Have you ever wished that you had kept something that you had made and gifted away?
Not because the recipient was ungrateful or lost the hat that you made them. Twice. But because that thing you made and gifted away was AWESOME, and you wanted it for yourself.
When I was in college I made some holiday gifts for friends on my own time during my ceramics studies. One of the gifts was a bowl that resembled a skull, just the top half of it, as if it were missing the jaw bone. It came out great, the friend loved it, and I decided to make myself one because I really liked it too. The semester continued, and I never got around to making another before my ceramics studio time ended. A small, selfish part of me wishes I had kept the bowl for myself and given her one of the many coffee mugs I had made.
While I was knitting on baby sweater #3 for my good friend recently, I kept having moments where the thought “I should keep this one” kept whispering in my head. I entertained the thought and then pushed it away. I was very invested in this sweater meant for another tiny person-to-be. I had spent a lot of time finding this beautiful pattern, and picking out the yarn for it from my stash in a color that my friend would LOVE. And then purchasing different yarn for it because I completely miss-read the required yardage…
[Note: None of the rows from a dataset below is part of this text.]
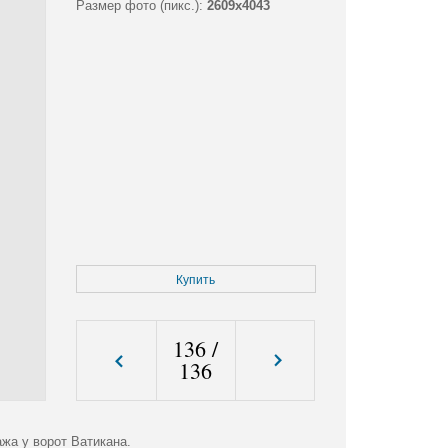
Размер фото (пикс.):
2609x4043
Купить
136
/
136
жа у ворот Ватикана.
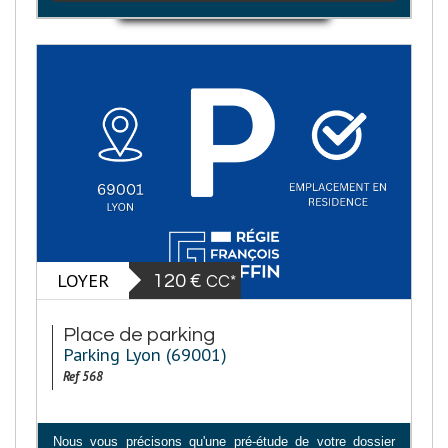
LOYER
120 €
CC*
Place de parking
Parking Lyon (69001)
Ref 568
Nous vous précisons qu'une pré-étude de votre dossier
It is probably the most complicated item that I have knitted to date: covered in cables, shawl collar, knit in pieces and seamed! I was so pleased by how it turned out that I entered it in my county fair.
This past weekend I photographed the items I had entered with their prize ribbons, gave them a good pet and put them away. Except for that little cardigan. I spent a lot longer holding it and admiring it. And that thought “I should keep this one” popped up again. Louder.
And I agreed with myself, I think I will keep it.
Now, I do not have a kid. Nor am I pregnant or trying to be at the moment. But Dez and I do plan on having a kid eventually, so it’s not completely outlandish to have this packed away for later…
I know I could totally knit another one of these sweaters and give it to her later. But right now my knitting mojo is all about plowing through some stash yarn and queued patterns, so I can justify buying new yarn at Rheinbeck. She isn’t even expecting this sweater. And I have a few other things planned for her, her husband and baby for holiday gifts anyway.
Right now the sweater is folded up nicely, sitting on a shelf in my craft room. I’ll most likely wrap it up and box it up with some cedar chips sooner than later.